Having examined the cases, and through them the nuanced nature of contingent and structural cashless deals, the paper draws to an end by summarizing the financial and non-financial challenges of such arrangements. In the former category the most relevant include: reporting and tax implications; inaccurate estimates of the profitability of the cashless transaction, difficulty in determining the monetary value of goods accepted/ offered, while in the latter: lengthy negotiation and cumbersome execution or ethical and legal issues that can leave scars (e.g. class action lawsuit against the Huffington post) are emphasized.
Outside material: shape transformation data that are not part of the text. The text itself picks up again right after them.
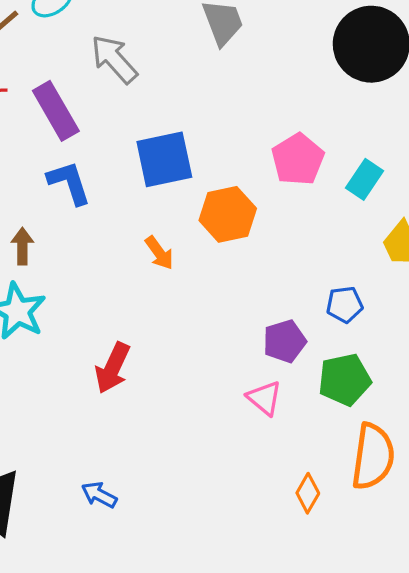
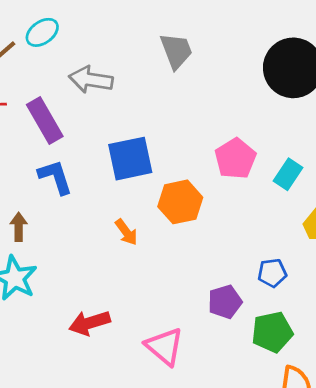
gray arrow: (114, 59) -> (91, 80), turned -39
red arrow: (113, 368) -> (90, 323), turned 48
pink triangle: (264, 398) -> (164, 346), moved, size x1.4

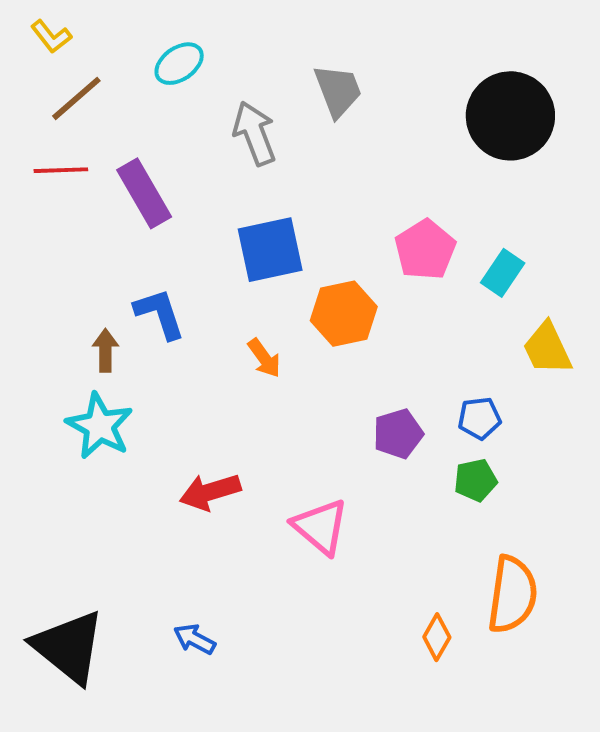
cyan ellipse: (42, 32) -> (179, 64), moved
gray arrow: (91, 80) -> (255, 133), moved, turned 60
blue L-shape: (55, 177) -> (160, 314), moved
purple pentagon: (225, 302) -> (398, 434), moved
green pentagon: (272, 332) -> (476, 480), moved, size x0.7

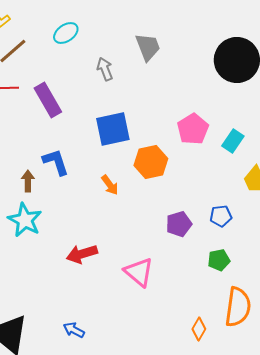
gray arrow: (255, 133) -> (105, 69), size x0.7
green pentagon: (476, 480) -> (219, 260), moved

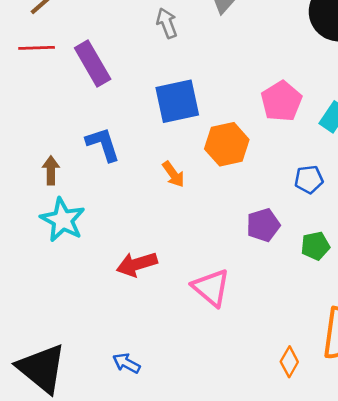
brown arrow: (28, 181) -> (51, 170), moved
blue pentagon: (221, 216) -> (309, 179), moved
green pentagon: (219, 260) -> (315, 246), moved

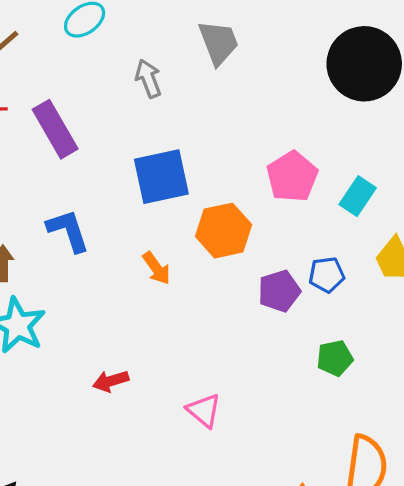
purple pentagon: (263, 225) -> (279, 291), moved
red arrow: (137, 264) -> (111, 381), size x0.7
pink triangle: (211, 288) -> (204, 410), size x0.7

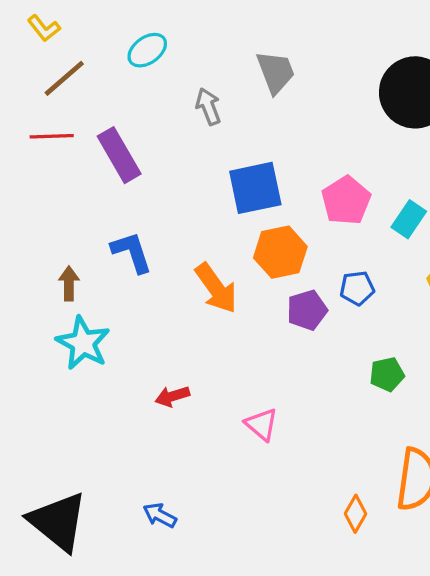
blue square: (161, 177) -> (255, 188), moved
orange arrow: (157, 268) -> (216, 288), size x1.6
blue pentagon: (327, 275) -> (357, 288), moved
purple pentagon: (279, 291) -> (307, 310), moved

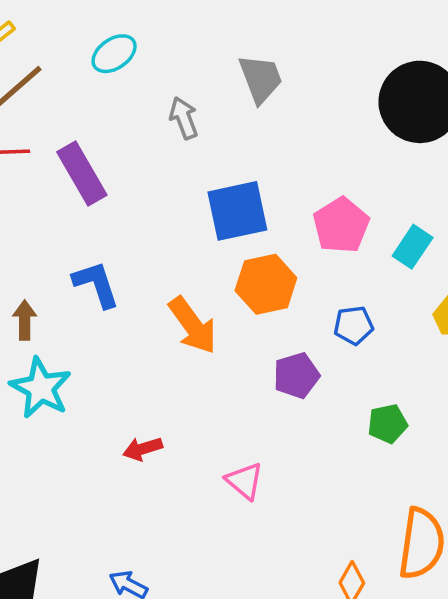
purple pentagon: (307, 310) -> (296, 375), moved

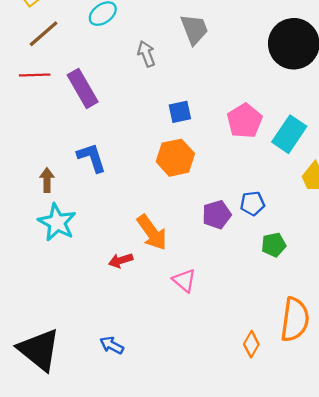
blue square: (237, 211) -> (180, 112), size x0.6
cyan rectangle: (413, 247) -> (289, 134), size x1.4
orange hexagon: (266, 284) -> (175, 158), moved
orange arrow: (193, 325) -> (152, 232), moved
blue pentagon: (354, 325) -> (252, 203), moved

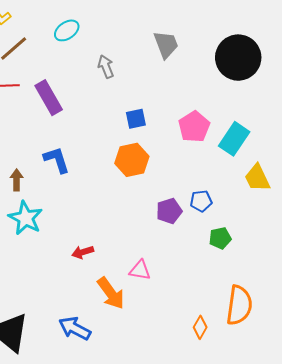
gray trapezoid: (194, 29) -> (166, 45), moved
orange arrow: (152, 232) -> (111, 293), moved
pink triangle: (184, 280) -> (140, 270), turned -30
blue arrow: (112, 345) -> (75, 328), size x1.5

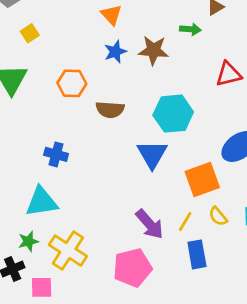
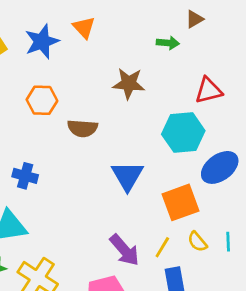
brown star: (153, 50) -> (129, 83), moved
blue star: (115, 52) -> (42, 41), moved, size x1.4
cyan hexagon: (173, 114) -> (183, 132), moved

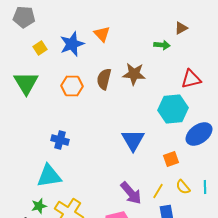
brown semicircle: (83, 128) -> (104, 79), moved, turned 100
orange square: (180, 202) -> (171, 159), size x0.6

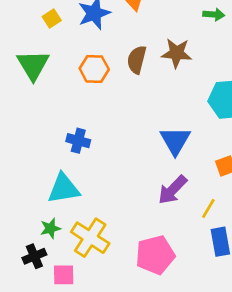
purple arrow: (131, 193) -> (173, 190), moved, turned 85

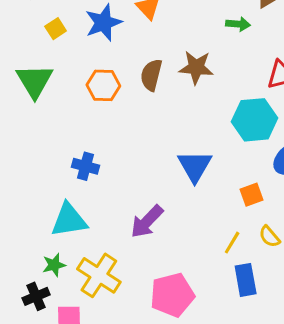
purple arrow: (173, 190) -> (147, 222), moved

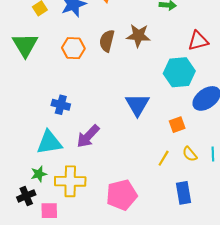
purple arrow: (147, 222) -> (88, 136), moved
yellow cross: (99, 275) -> (70, 181), turned -32
blue rectangle: (246, 280) -> (183, 193), moved

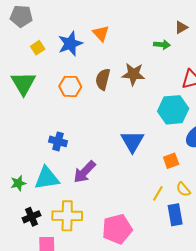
green star: (39, 174) -> (18, 183), moved
blue rectangle: (183, 193) -> (175, 215), moved
black cross: (26, 196) -> (32, 217), moved

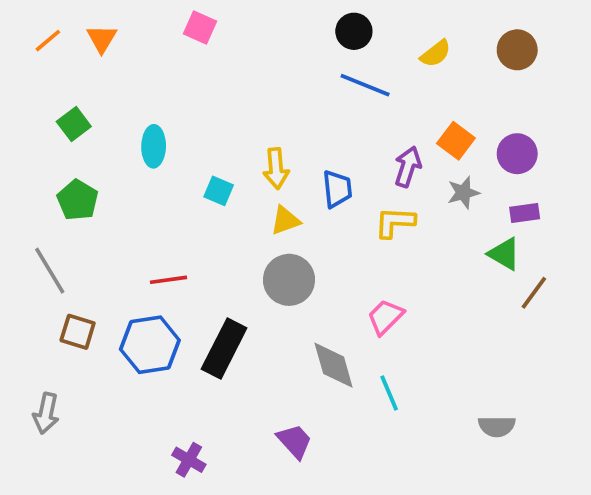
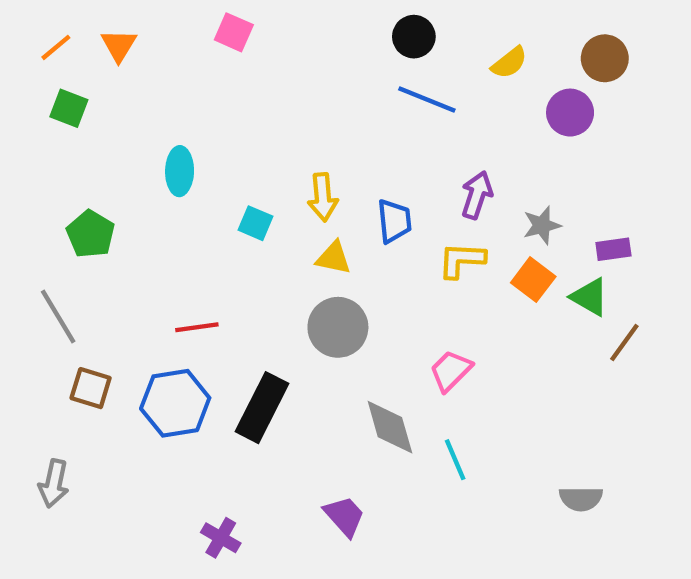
green square: (74, 124) -> (69, 108), moved, turned -32
orange square: (456, 141) -> (533, 280), moved
purple circle: (517, 154) -> (570, 113), moved
yellow triangle: (285, 220) -> (334, 258), turned 32

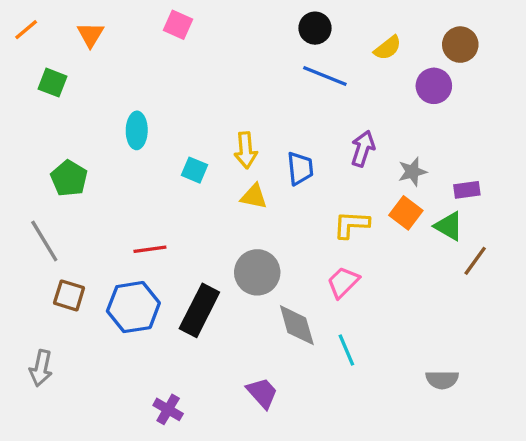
orange line: (56, 47) -> (26, 30), moved
yellow L-shape: (462, 260) -> (351, 225), moved
gray circle: (338, 327) -> (257, 272), moved

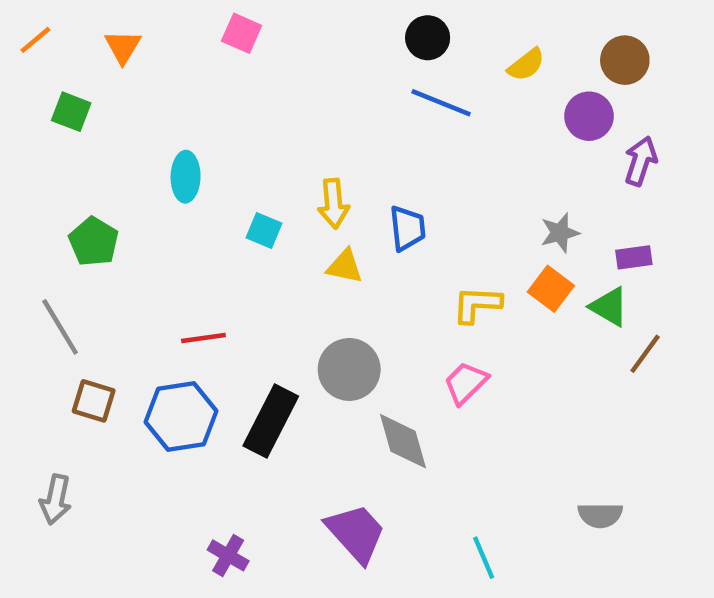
purple arrow: (363, 149) -> (641, 161), moved
cyan line: (346, 350) -> (484, 558), moved
purple trapezoid: (262, 393) -> (356, 533), size x1.4

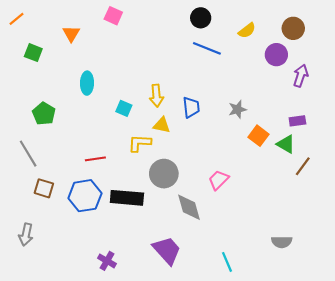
orange triangle: (123, 47) -> (71, 34), moved
gray star: (560, 233) -> (237, 109), moved
yellow L-shape: (477, 304) -> (140, 143), moved
black rectangle: (271, 421) -> (127, 198), turned 68

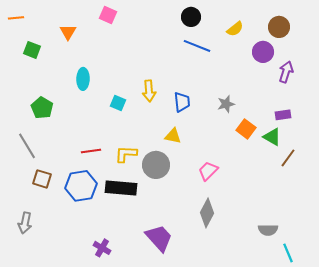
orange line: (16, 19) -> (16, 18), turned 35
yellow triangle: (162, 125) -> (173, 136), moved
yellow L-shape: (140, 143) -> (126, 154), moved
gray diamond: (189, 207) -> (207, 213), moved, turned 44
cyan line: (227, 262) -> (288, 253), moved

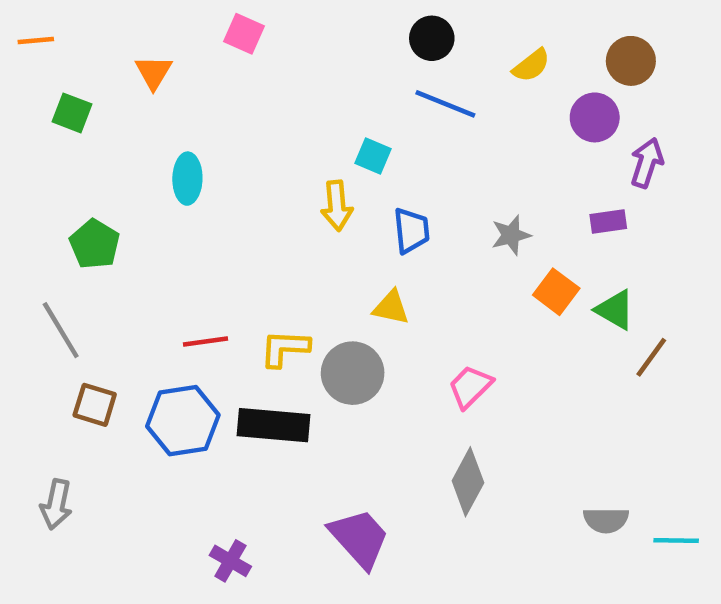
cyan square: (118, 103) -> (373, 156), moved
purple rectangle: (283, 115) -> (608, 222), moved
cyan line: (288, 253) -> (676, 541), moved, turned -66

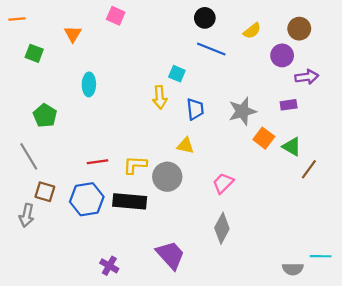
purple arrow: (647, 163) -> (307, 77), turned 65
gray star: (511, 235) -> (242, 111), size x1.5
gray arrow: (56, 504) -> (27, 215), moved
gray semicircle: (606, 520) -> (293, 269), moved

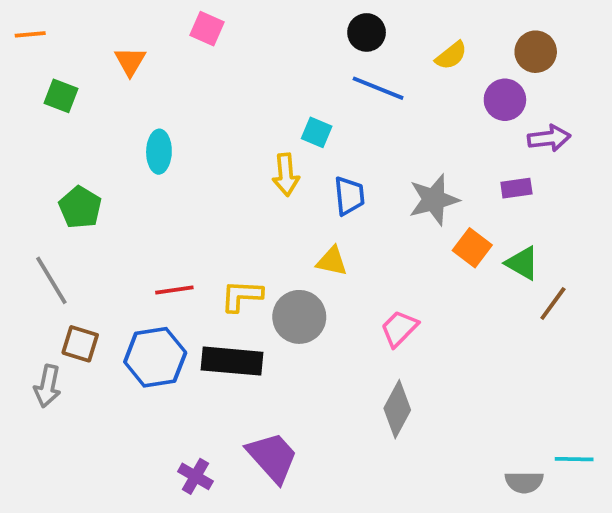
purple trapezoid: (170, 255) -> (272, 457), moved

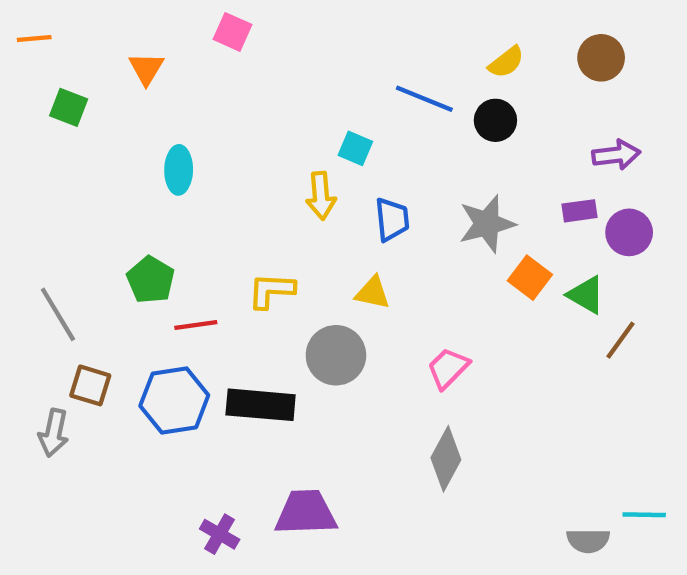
black circle: (367, 32) -> (495, 120), moved
purple circle: (505, 100) -> (629, 232), moved
green pentagon: (80, 207) -> (151, 280), moved
yellow L-shape: (242, 296) -> (271, 291), moved
purple trapezoid: (272, 457) -> (306, 513), turned -50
Finally, Kaikati and Kaikati conclude their discussion with prospects vis-à-vis the evolution of the modern barter movement. Hence, though the methods presented have their limitations, the rewards of implementing cashless models are expected to outweigh the administrative burdens and costs. Taking the categories one by one: the popularity of survival-oriented contingent deals is expected to remain in place as long as the economic conditions demand it; growth-oriented contingent deals will likely continue flourishing as companies pursue their objectives in an increasingly competitive and global space, while the structural cashless deals are expected to surge in popularity regardless of economic conditions. The latter, as the authors explain, is fueled by the relentless drive of entrepreneurs and innovators to explore technological developments to create new innovative cashless business models that enable companies to outshine, outsell, and out-service their competition in the long run.